Si quelque chose vous semble inhabituel dans la respiration de votre bébé, ne restez pas seuls avec vos inquiétudes.
Causes Possibles d'une Respiration Rapide et Forte
- Congestion nasale : Si votre bébé respire vite et fort en dormant, c’est peut-être parce qu’il a le nez encombré. En effet, les enfants respirent principalement par le nez : lorsqu’il est bouché (à cause d’un petit rhume, de la poussière, d’un air trop sec…), il doit faire un effort supplémentaire pour aspirer l’air. Résultat : une respiration plus rapide et bruyante, avec parfois des petits ronflements ou des sifflements. Pour le soulager, n’hésitez pas à lui nettoyer le nez avec du sérum physiologique.
- Rêves et sommeil paradoxal : Le sommeil des bébés est bien différent du nôtre ! Il passe beaucoup plus de temps en sommeil paradoxal, cette phase où l’activité cérébrale est intense et où il peut bouger, sourire… ou respirer de manière saccadée. Si votre bébé respire vite et fort en dormant, c’est totalement normal : durant cette phase, sa respiration peut s’accélérer soudainement, ralentir, voire marquer de petites pauses. C’est simplement son cerveau qui s’entraîne et développe ses connexions : chez le nourrisson, le système nerveux central est encore en pleine maturation. Contrairement à l’adulte, le cerveau d’un bébé ne contrôle pas encore parfaitement les fonctions automatiques comme la respiration. Résultat : pendant le sommeil, surtout en phase de sommeil paradoxal, les signaux envoyés par le cerveau peuvent être irréguliers ou désynchronisés, ce qui explique ces variations de rythme respiratoire. Ce phénomène est totalement naturel : on parle parfois de “respiration périodique du nourrisson”. C’est une étape transitoire pendant laquelle les neurones responsables de la régulation respiratoire apprennent à se coordonner, un peu comme si le cerveau "s’exerçait" à trouver le bon rythme.

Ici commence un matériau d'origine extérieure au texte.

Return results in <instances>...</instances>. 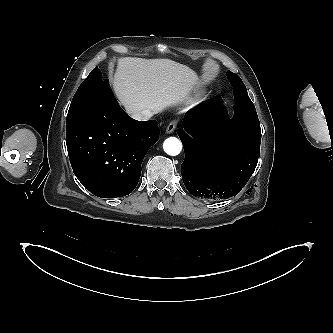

- Apnée du sommeil : On vous en parle pour vous informer, mais rassurez-vous : l’apnée du sommeil est extrêmement rare chez les nourrissons. Il ne faut pas la confondre avec les petites pauses respiratoires tout à fait normales que l’on observe pendant le sommeil, notamment en phase de sommeil paradoxal. L’apnée du sommeil se caractérise plutôt par des arrêts respiratoires prolongés (plus de 20 secondes) accompagnés d’une baisse d’oxygène.
- Excitation ou anxiété : Les journées de votre bébé sont remplies de découvertes et d'émotions, ce qui peut avoir un impact sur son sommeil, notamment chez les bébés de 0 à 6 mois. Après une journée riche en stimulations, comme une sortie, des visites ou un nouvel environnement, son petit cerveau continue de traiter toutes ces nouvelles expériences. Cela peut entraîner une respiration plus rapide, des gémissements ou même des sursauts pendant son sommeil, car le cerveau de votre bébé continue de traiter les émotions et stimuli de la journée.
Conseils pour les Mères Allaitantes
Allaiter, c’est merveilleux ! Mais ça peut aussi être… épuisant. Voici quelques conseils concrets pour préserver votre sommeil :
- Faire des micro-siestes : Même 10 minutes de repos, sans forcément dormir, diminuent la production de cortisol, l’hormone du stress, et restaurent la vigilance, ce qui limite votre dette de sommeil.
- Tout préparer à l’avance : Installer à portée de main tout ce dont vous aurez besoin la nuit (coussin d’allaitement, eau, petite collation) permet d’éviter de vous lever et de stimuler votre corps, ce qui limite les pics d’adrénaline et aide votre cerveau à replonger plus vite en sommeil profond.
- Allaiter allongée : La position allongée réduit le réveil complet de votre corps, ce qui facilite la reprise de votre cycle de sommeil juste après la tétée.
- Implication du co-parent : Même sans allaiter, le co-parent peut changer une couche ou donner un bisou rassurant.